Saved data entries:
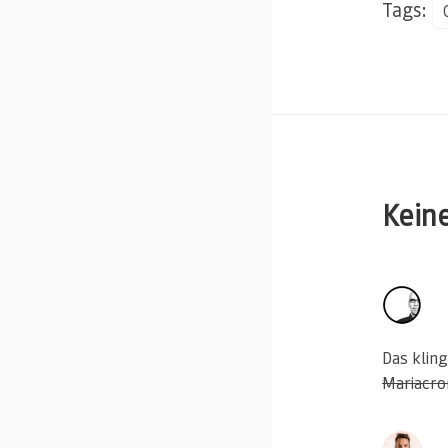
Tags:
Kein
Das klin
Mariacro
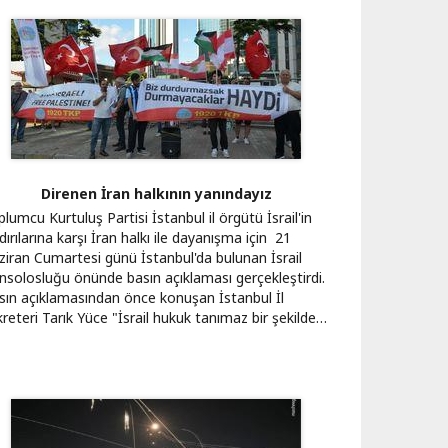
Direnen İran halkının yanındayız
lumcu Kurtuluş Partisi İstanbul il örgütü İsrail'in
dırılarına karşı İran halkı ile dayanışma için 21
ziran Cumartesi günü İstanbul'da bulunan İsrail
nsolosluğu önünde basın açıklaması gerçekleştirdi.
sın açıklamasından önce konuşan İstanbul İl
reteri Tarık Yüce "İsrail hukuk tanımaz bir şekilde…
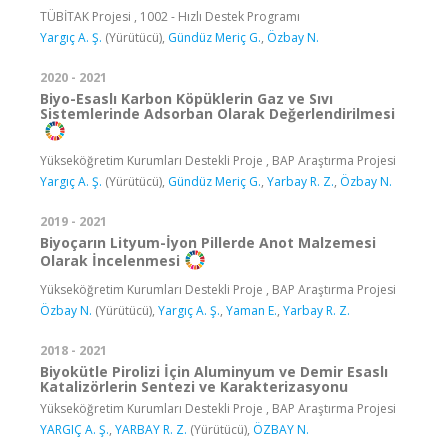
TÜBİTAK Projesi , 1002 - Hızlı Destek Programı
Yargıç A. Ş.
(Yürütücü),
Gündüz Meriç G.
,
Özbay N.
2020 - 2021
Biyo-Esaslı Karbon Köpüklerin Gaz ve Sıvı
Sistemlerinde Adsorban Olarak Değerlendirilmesi
Yükseköğretim Kurumları Destekli Proje , BAP Araştırma Projesi
Yargıç A. Ş.
(Yürütücü),
Gündüz Meriç G.
,
Yarbay R. Z.
,
Özbay N.
2019 - 2021
Biyoçarın Lityum-İyon Pillerde Anot Malzemesi
Olarak İncelenmesi
Yükseköğretim Kurumları Destekli Proje , BAP Araştırma Projesi
Özbay N.
(Yürütücü),
Yargıç A. Ş.
,
Yaman E.
,
Yarbay R. Z.
2018 - 2021
Biyokütle Pirolizi İçin Aluminyum ve Demir Esaslı
Katalizörlerin Sentezi ve Karakterizasyonu
Yükseköğretim Kurumları Destekli Proje , BAP Araştırma Projesi
YARGIÇ A. Ş.
,
YARBAY R. Z.
(Yürütücü),
ÖZBAY N.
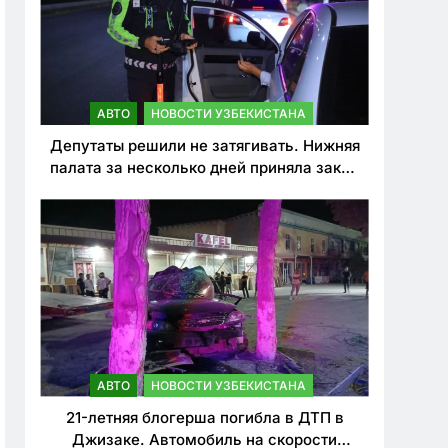
АВТО
НОВОСТИ УЗБЕКИСТАНА
Депутаты решили не затягивать. Нижняя
палата за несколько дней приняла закон
о резком ужесточении наказаний для
нарушителей ПДД
АВТО
НОВОСТИ УЗБЕКИСТАНА
21-летняя блогерша погибла в ДТП в
Джизаке. Автомобиль на скорости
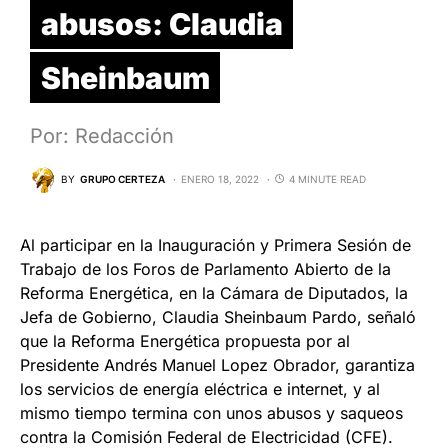
abusos: Claudia
Sheinbaum
Por: Redacción
BY
GRUPO CERTEZA
ENERO 18, 2022
4 MINUTE READ
Al participar en la Inauguración y Primera Sesión de
Trabajo de los Foros de Parlamento Abierto de la
Reforma Energética, en la Cámara de Diputados, la
Jefa de Gobierno, Claudia Sheinbaum Pardo, señaló
que la Reforma Energética propuesta por al
Presidente Andrés Manuel Lopez Obrador, garantiza
los servicios de energía eléctrica e internet, y al
mismo tiempo termina con unos abusos y saqueos
contra la Comisión Federal de Electricidad (CFE).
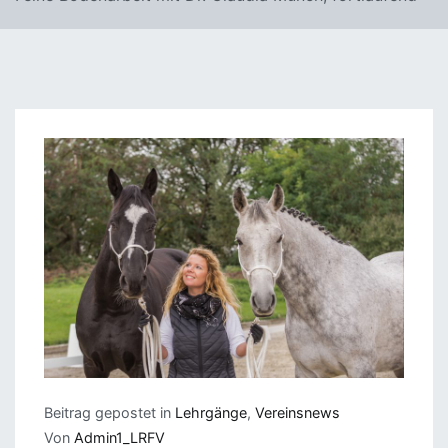
Beitrag gepostet in
Lehrgänge
,
Vereinsnews
Von
Admin1_LRFV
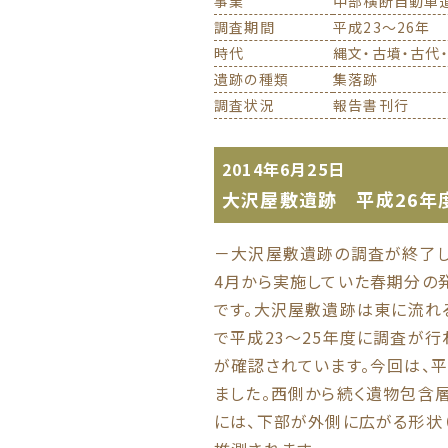
事業
中部横断自動車
調査期間
平成23～26年
時代
縄文・古墳・古代
遺跡の種類
集落跡
調査状況
報告書刊行
2014年6月25日
大沢屋敷遺跡 平成26年
－大沢屋敷遺跡の調査が終了
4月から実施していた春期分の
です。大沢屋敷遺跡は東に流れ
で平成23～25年度に調査が
が確認されています。今回は、
ました。西側から続く遺物包含層
には、下部が外側に広がる形状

* **EXERCISE INSTRUCTIONS**:
Determine how many lines in the records above have the string "abusos". Only the number should be returned.

* **RESPONSE TO THE EXERCISE**:
2